WORK ITEM: Look through the material below and return every line that contains "comprehensive".

TASK INPUT:
- Opening Delimiter -
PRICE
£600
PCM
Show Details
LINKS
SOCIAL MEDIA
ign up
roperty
- Closing Delimiter -
- Opening Delimiter -
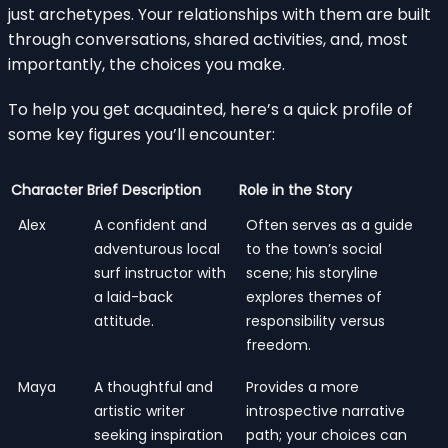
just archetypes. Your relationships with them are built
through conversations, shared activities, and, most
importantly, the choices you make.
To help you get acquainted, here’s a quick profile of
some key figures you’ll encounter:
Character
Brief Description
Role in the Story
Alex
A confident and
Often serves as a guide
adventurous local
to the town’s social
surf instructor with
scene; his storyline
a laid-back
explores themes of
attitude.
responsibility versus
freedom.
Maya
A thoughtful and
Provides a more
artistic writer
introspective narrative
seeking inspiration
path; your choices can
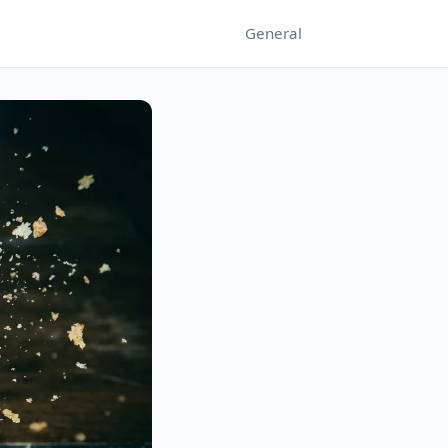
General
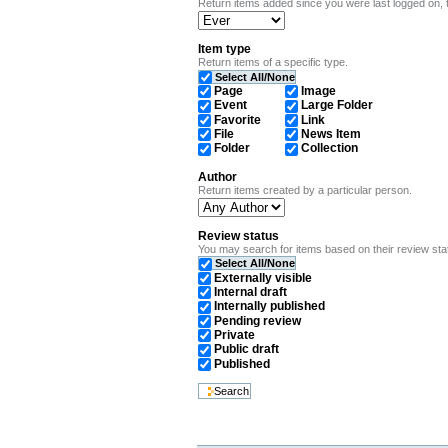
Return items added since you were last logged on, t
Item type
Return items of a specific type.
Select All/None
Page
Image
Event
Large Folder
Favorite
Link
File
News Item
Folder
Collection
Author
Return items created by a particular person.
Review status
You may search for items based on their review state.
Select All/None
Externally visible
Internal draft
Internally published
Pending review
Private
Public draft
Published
- Closing Delimiter -
- Opening Delimiter -
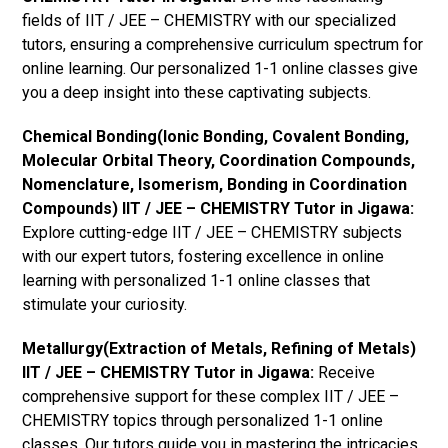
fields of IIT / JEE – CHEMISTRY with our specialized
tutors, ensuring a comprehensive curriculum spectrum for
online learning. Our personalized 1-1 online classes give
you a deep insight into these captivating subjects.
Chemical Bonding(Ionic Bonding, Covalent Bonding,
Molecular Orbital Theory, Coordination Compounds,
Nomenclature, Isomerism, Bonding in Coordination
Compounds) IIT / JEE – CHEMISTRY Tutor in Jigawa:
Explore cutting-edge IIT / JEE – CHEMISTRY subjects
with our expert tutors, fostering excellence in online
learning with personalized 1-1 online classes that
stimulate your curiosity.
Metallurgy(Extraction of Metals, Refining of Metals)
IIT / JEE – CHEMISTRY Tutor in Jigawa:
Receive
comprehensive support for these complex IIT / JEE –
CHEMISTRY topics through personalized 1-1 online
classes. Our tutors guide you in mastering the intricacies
- Closing Delimiter -
RESPONSE BELOW:
tutors, ensuring a comprehensive curriculum spectrum for
comprehensive support for these complex IIT / JEE –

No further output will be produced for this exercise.